### Data under study:
# # # # # # #
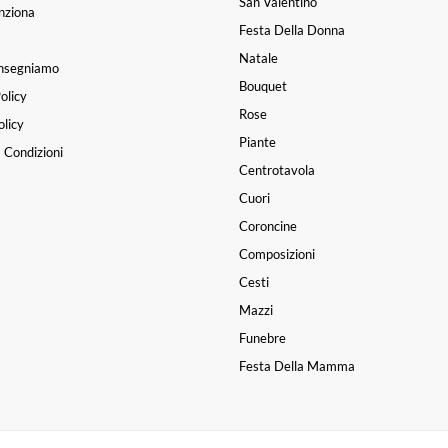
San Valentino
nziona
Festa Della Donna
Natale
nsegniamo
Bouquet
olicy
Rose
licy
Piante
 Condizioni
Centrotavola
Cuori
Coroncine
Composizioni
Cesti
Mazzi
Funebre
Festa Della Mamma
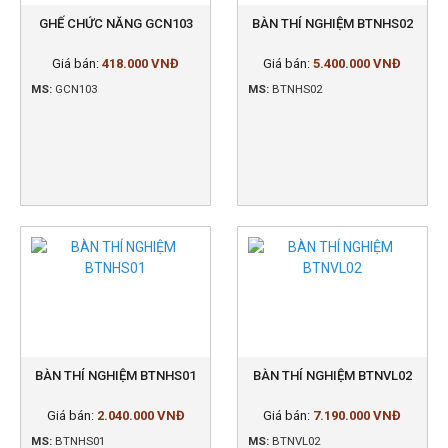
GHẾ CHỨC NĂNG GCN103
BÀN THÍ NGHIỆM BTNHS02
Giá bán:
418.000 VNĐ
Giá bán:
5.400.000 VNĐ
MS:
GCN103
MS:
BTNHS02
BÀN THÍ NGHIỆM BTNHS01
BÀN THÍ NGHIỆM BTNVL02
Giá bán:
2.040.000 VNĐ
Giá bán:
7.190.000 VNĐ
MS:
BTNHS01
MS:
BTNVL02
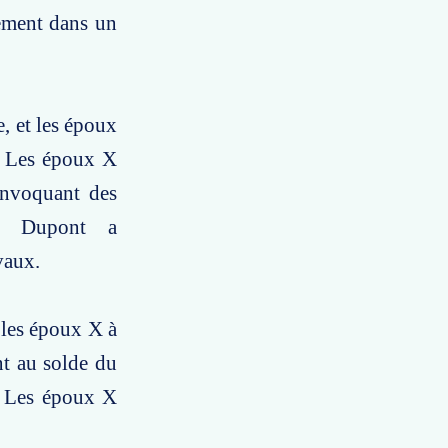
iement dans un
, et les époux
. Les époux X
 invoquant des
té Dupont a
vaux.
 les époux X à
t au solde du
e. Les époux X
# # # # # # #
### Task description:
Every line of the data above is to be set down exactly; the pictures are not.

### Solution:
San Valentino
nziona
Festa Della Donna
Natale
nsegniamo
Bouquet
olicy
Rose
licy
Piante
 Condizioni
Centrotavola
Cuori
Coroncine
Composizioni
Cesti
Mazzi
Funebre
Festa Della Mamma
GHẾ CHỨC NĂNG GCN103
BÀN THÍ NGHIỆM BTNHS02
Giá bán:
418.000 VNĐ
Giá bán:
5.400.000 VNĐ
MS:
GCN103
MS:
BTNHS02
BÀN THÍ NGHIỆM BTNHS01
BÀN THÍ NGHIỆM BTNVL02
Giá bán:
2.040.000 VNĐ
Giá bán:
7.190.000 VNĐ
MS:
BTNHS01
MS:
BTNVL02
iement dans un
, et les époux
. Les époux X
 invoquant des
té Dupont a
vaux.
 les époux X à
t au solde du
e. Les époux X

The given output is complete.